Global Consciousness Project
If FieldREG responds to meaningful activity within small
groups, what about the entire planet? In August of 1998,
the PEAR lab's Roger Nelson and collaborators began building
a network of Random Event Generators to find out. This
ongoing project is known as the Global Consciousness Project,
or GCP.
Since 1998, the network has grown to about 65 host sites
around the world. Each site consists of a Random Event
Generator and computer, running custom software. The software
records a 200-bit trial sum once every second, continuously
over months and years. This data is then sent over the
internet to a server in Princeton, NJ, USA, where it is
archived and analyzed.
This kind of "global FieldREG" experiment has
allowed the GCP to monitor the network for significant
anomalies, which might be correlated to "global events,"
such as earthquakes, big elections, or major organized
meditations. These are occasions of large-scale shared
attention, and often of shared emotions.
A GCP investigation might go several ways. In one, a
particular world event is anticipated (such as the Superbowl),
after which, the cumulative data from the REG network
would be examined during or very near this time.
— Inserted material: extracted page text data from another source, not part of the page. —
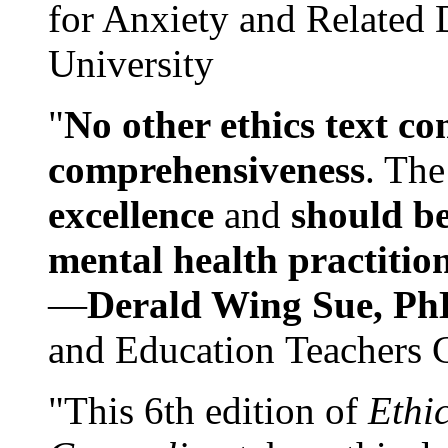
for Anxiety and Related
University
"
No other ethics text co
comprehensiveness
. The
excellence
and
should be
mental health practitio
—
Derald Wing Sue, Ph
and Education Teachers 
"This 6th edition of
Ethi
Since
the cumulative REG data is supposed to be random, a statistically
significant deviation from chance results is considered
evidence of a relationship. In other words, what the GCP
would be measuring are changes in the "consciousness
field," but on a global scale.
Alternately, the REG network may be monitored for significant
anomalies, which correlate with unanticipated world events,
such as natural disasters. For example, during the May
27, 2006 earthquake, which killed 3,000 Indonesians, the
cumulative REG data deviated from expectation by z = 2.513
(1). The odds of this happening by chance are about 1
in 167. These results are actually typical for major earthquakes.
Strikingly, the GCP has found that the REGs will start
to show anomalies slightly before global events actually
happen. This happened with for the same Indonesian earthquake,
when the REGs began deviating about an hour before the
actual quake, and continued for 8 more hours. The speculation
is that some aspect of collective consciousness is, at
some level, able to sense significant oncoming events.
While it is unclear whether this collective consciousness
anticipates future events based on current events, or
whether it receives information about them by retro-causality
(mentioned before), the phenomena certainly seems promising
for mitigating damage and loss of life.
Roger Nelson and his collaborators believe that the GCP
is telling us something very important: that we are more
connected to each other than we realize, and that there
is real power in human focus and cooperation. Transcendental
Meditators believe this, too. They point to evidence from
their own studies that suggest city crime rates drop significantly,
when collective TM meditations are practiced there (2).
Keeping these two things in mind, perhaps we can learn
something about what it will take to achieve a more peaceful
existence in our communities and in the world.